Il n’est pas facile de concilier les aspirations de groupes aussi disparates que les femmes, les immigrés et la communauté dite LGBT. L’intersectionnalité – plus qu’un simple outil d’analyse – est le ciment faible qui cherche à maintenir cette coalition unie, en tant qu’imbrication d’oppressions et de convergence d’inégalités.

Au-delà de tout effort unificateur, il est fort probable que l’idéologie éveillée, étant dirigée vers un sujet politique multiple et fragmentaire, finisse par descendre et donner lieu à une guerre des particularismes, une guerre basée sur des intérêts particuliers contradictoires. En fait, il a déjà plusieurs fractures…

Une inimitié amère est évidente entre les groupes féministes issus de la nouvelle gauche : les collectifs queer et les radfems se sont affrontés dialectiquement et même physiquement lors des marches du 8M de cette année.

De même, des conflits ont récemment éclaté entre parents musulmans et transactivistes au sujet de l’enseignement de « l’idéologie du genre » dans les écoles canadiennes : quelle revendication faut-il prioriser, celle des minorités religieuses ou celle des minorités non hétérosexuelles ?

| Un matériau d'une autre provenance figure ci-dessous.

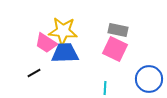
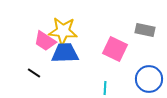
gray rectangle: moved 27 px right
pink trapezoid: moved 1 px left, 2 px up
black line: rotated 64 degrees clockwise
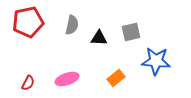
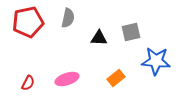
gray semicircle: moved 4 px left, 7 px up
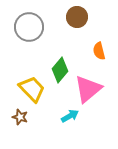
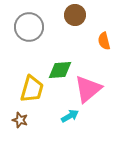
brown circle: moved 2 px left, 2 px up
orange semicircle: moved 5 px right, 10 px up
green diamond: rotated 45 degrees clockwise
yellow trapezoid: rotated 60 degrees clockwise
brown star: moved 3 px down
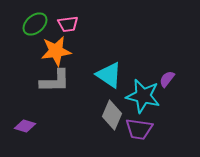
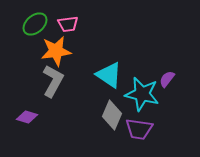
gray L-shape: moved 2 px left; rotated 60 degrees counterclockwise
cyan star: moved 1 px left, 2 px up
purple diamond: moved 2 px right, 9 px up
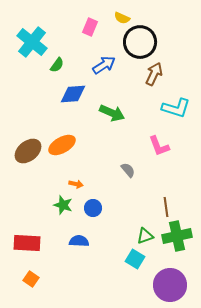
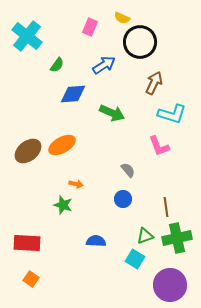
cyan cross: moved 5 px left, 6 px up
brown arrow: moved 9 px down
cyan L-shape: moved 4 px left, 6 px down
blue circle: moved 30 px right, 9 px up
green cross: moved 2 px down
blue semicircle: moved 17 px right
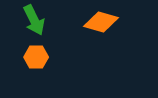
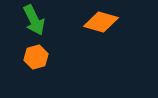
orange hexagon: rotated 15 degrees counterclockwise
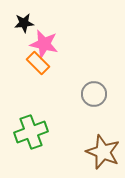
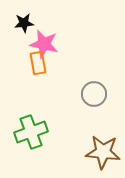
orange rectangle: rotated 35 degrees clockwise
brown star: rotated 16 degrees counterclockwise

L’articulation politique et électorale de la minorité semble a priori logique dans les sociétés occidentales de plus en plus diversifiées. Il arrive cependant que nombre d’ identités éveillées , qu’elles soient collectives ou individuelles, recherchent un caractère particulier, singulier, minoritaire…

Elles ne sont pas construites à partir de perceptions sociales, mais émanent plutôt de la « culture nihiliste de l’auto-identification illimitée ». [Russell Reno]. Ils n’ajoutent pas, ils se désintègrent.

C’est pourquoi l’empire anglo-saxon contemporain est le premier empire de l’histoire qui promeut ce que l’on pourrait appeler une anticulture, c’est-à-dire une culture fondée sur la désintégration des liens sociaux, sur le déracinement et sur le pur présentisme de l’individu. Il est en guerre contre lui-même et entraîne avec lui ceux qui adoptent ses modes idéologiques.